Top of Records provided

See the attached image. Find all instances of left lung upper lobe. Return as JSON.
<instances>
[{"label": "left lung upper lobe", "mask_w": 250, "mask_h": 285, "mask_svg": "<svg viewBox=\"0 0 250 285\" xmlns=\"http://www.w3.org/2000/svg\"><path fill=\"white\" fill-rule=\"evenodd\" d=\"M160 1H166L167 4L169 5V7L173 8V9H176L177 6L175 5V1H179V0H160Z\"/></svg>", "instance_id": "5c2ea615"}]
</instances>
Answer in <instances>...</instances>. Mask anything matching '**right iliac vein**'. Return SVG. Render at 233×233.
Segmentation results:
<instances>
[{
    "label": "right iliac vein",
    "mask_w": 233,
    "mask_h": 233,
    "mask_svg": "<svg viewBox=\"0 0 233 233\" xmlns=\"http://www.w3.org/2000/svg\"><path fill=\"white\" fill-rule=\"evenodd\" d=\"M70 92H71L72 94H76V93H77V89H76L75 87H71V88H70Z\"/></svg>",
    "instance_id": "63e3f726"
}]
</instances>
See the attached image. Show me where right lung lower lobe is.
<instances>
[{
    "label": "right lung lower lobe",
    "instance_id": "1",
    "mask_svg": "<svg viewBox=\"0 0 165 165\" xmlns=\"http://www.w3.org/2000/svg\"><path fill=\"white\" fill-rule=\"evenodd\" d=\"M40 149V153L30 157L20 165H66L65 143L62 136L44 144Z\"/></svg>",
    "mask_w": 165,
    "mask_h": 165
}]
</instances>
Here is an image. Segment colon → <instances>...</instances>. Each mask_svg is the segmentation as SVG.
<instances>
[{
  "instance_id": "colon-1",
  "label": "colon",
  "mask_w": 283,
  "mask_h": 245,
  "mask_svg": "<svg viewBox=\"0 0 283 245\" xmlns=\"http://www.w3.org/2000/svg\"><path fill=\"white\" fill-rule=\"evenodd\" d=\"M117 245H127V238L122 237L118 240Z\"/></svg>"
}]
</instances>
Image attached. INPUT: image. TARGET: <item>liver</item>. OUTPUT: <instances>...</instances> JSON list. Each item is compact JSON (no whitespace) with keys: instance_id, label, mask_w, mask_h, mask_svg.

Bottom of Records provided

How to complete this task -
Write out, please, only the lines from the one with "Answer in <instances>...</instances>." through the last line above, both included and unchanged.

Output for this task -
Answer in <instances>...</instances>. Mask anything matching '**right iliac vein**'. Return SVG. Render at 233×233.
Segmentation results:
<instances>
[{
    "label": "right iliac vein",
    "mask_w": 233,
    "mask_h": 233,
    "mask_svg": "<svg viewBox=\"0 0 233 233\" xmlns=\"http://www.w3.org/2000/svg\"><path fill=\"white\" fill-rule=\"evenodd\" d=\"M70 92H71L72 94H76V93H77V89H76L75 87H71V88H70Z\"/></svg>",
    "instance_id": "63e3f726"
}]
</instances>
See the attached image. Show me where right lung lower lobe is.
<instances>
[{
    "label": "right lung lower lobe",
    "instance_id": "1",
    "mask_svg": "<svg viewBox=\"0 0 165 165\" xmlns=\"http://www.w3.org/2000/svg\"><path fill=\"white\" fill-rule=\"evenodd\" d=\"M40 149V153L30 157L20 165H66L65 143L62 136L44 144Z\"/></svg>",
    "mask_w": 165,
    "mask_h": 165
}]
</instances>
Here is an image. Segment colon → <instances>...</instances>. Each mask_svg is the segmentation as SVG.
<instances>
[{
  "instance_id": "colon-1",
  "label": "colon",
  "mask_w": 283,
  "mask_h": 245,
  "mask_svg": "<svg viewBox=\"0 0 283 245\" xmlns=\"http://www.w3.org/2000/svg\"><path fill=\"white\" fill-rule=\"evenodd\" d=\"M117 245H127V238L122 237L118 240Z\"/></svg>"
}]
</instances>
Image attached. INPUT: image. TARGET: <item>liver</item>. OUTPUT: <instances>...</instances> JSON list. Each item is compact JSON (no whitespace) with keys: instance_id, label, mask_w, mask_h, mask_svg.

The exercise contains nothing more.